Monday, Feb. 13, 1995
MILESTONES
By LINA LOFARO, ALICE PARK, MICHAEL QUINN, ALAIN L. SANDERS AND SIDNEY URQUHART
HONORED. Former Presidents HARRY TRUMAN and RONALD REGAN; with state-of-the-art aircraft carriers bearing their names, to be commissioned in 1998 and 2002; thanks to President Clinton.
DIED. GERALD DURRELL, 70, British conservationist and best-selling writer; of complications from a liver transplant; in St. Helier on the Channel island of Jersey. The self- described "champion of small uglies," Durrell founded the Jersey Zoological Park in 1958, where he bred endangered species to return to the wild-a controversial but ultimately effective program. Encouraged by his novelist brother Lawrence, he wrote a series of witty, educational musings on his life's work, such as The Overloaded Ark (1953) and the 1956 memoir My Family and Other Animals.
DIED. PATRICIA HIGHSMITH, 74, author of dark, psychological thrillers that attracted a cult following; in Locarno, Switzerland. Born in Texas and educated in New York City, she went to Europe to lead a reclusive life after the success in 1950 of her first novel, Strangers on the Train, which Alfred Hitchcock made into a movie. Highsmith's most famous character was Tom Ripley, an opportunistic and amoral gentleman-murderer.
DIED. DONALD PLEASENCE, 75, stage and screen star; in St.-Paul-de-Vence, France. A chameleon-like character actor who could be as meek as he could be malevolent, he was 40 when he won international notice as the repellent Davies in Harold Pinter's The Caretaker. But his widest audiences were reached in more popular fare like The Great Escape (1963), Halloween (1978) and the James Bond film You Only Live Twice (1967) in which he played cat-loving archvillain Blofeld.
DIED. FRED PERRY, 85, tennis ace and the last British men's singles champ at Wimbledon; in Melbourne, Australia. The son of a trade unionist, Perry was viewed as something of an upstart in the alitist tennis world before he collected three consecutive Wimbledon crowns (1934, '36) and three U.S. Open titles (1933, '34, '36). The first court star to win all four Grand Slam events (though never in one year), Perry retired in the late 1940s. He co-founded a profitable sportswear company that sold the kind of natty tennis garb he favored.
DIED. GEORGE ROBERT STIBITZ, 90, computer pioneer; in Hanover, New Hampshire. In 1937, working in his kitchen, Stibitz cobbled together a primitive adding device out of dry-cell batteries, metal strips from a tobacco can, flashlight bulbs and telephone wires. Many consider it the earliest antecedent to the digital computer. Frustrated as a Bell Labs researcher, Stibitz eventually joined the faculty at Dartmouth.

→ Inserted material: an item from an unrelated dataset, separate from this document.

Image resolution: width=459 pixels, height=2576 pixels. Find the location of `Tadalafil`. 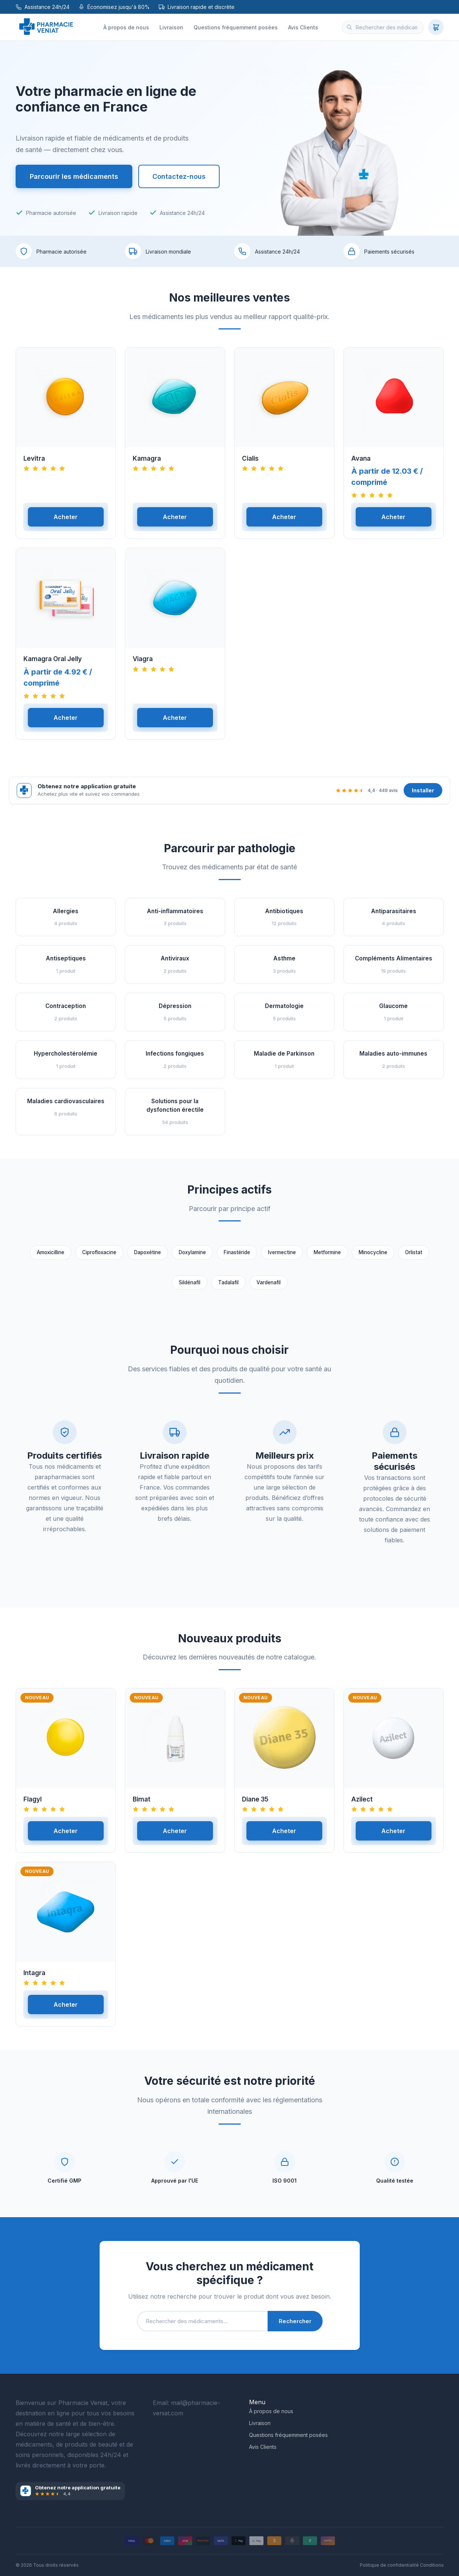 Tadalafil is located at coordinates (228, 1289).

DIED. GEORGE ABBOTT, 107, playwright, director, producer; in Miami Beach, Florida. Abbott was easily Broadway's longest-running hit-from a $45-a-week turn as a soused college student in 1913's The Misleading Lady to the rethinking of his 1955 box-office smash Damn Yankees for its current revival. In between were well over 100 productions in which George Abbott was named somewhere in the program, including a succession of bona fide classics: Where's Charley?, Wonderful Town, The Pajama Game, A Funny Thing Happened on the Way to the Forum, Pal Joey. All of them were marked by what came to be known as the "Abbott touch," which eschewed psychological depth for a seamless, balletically precise progression of word, movement, song and stagecraft, all at a pace somewhere between high spirited and frenetic.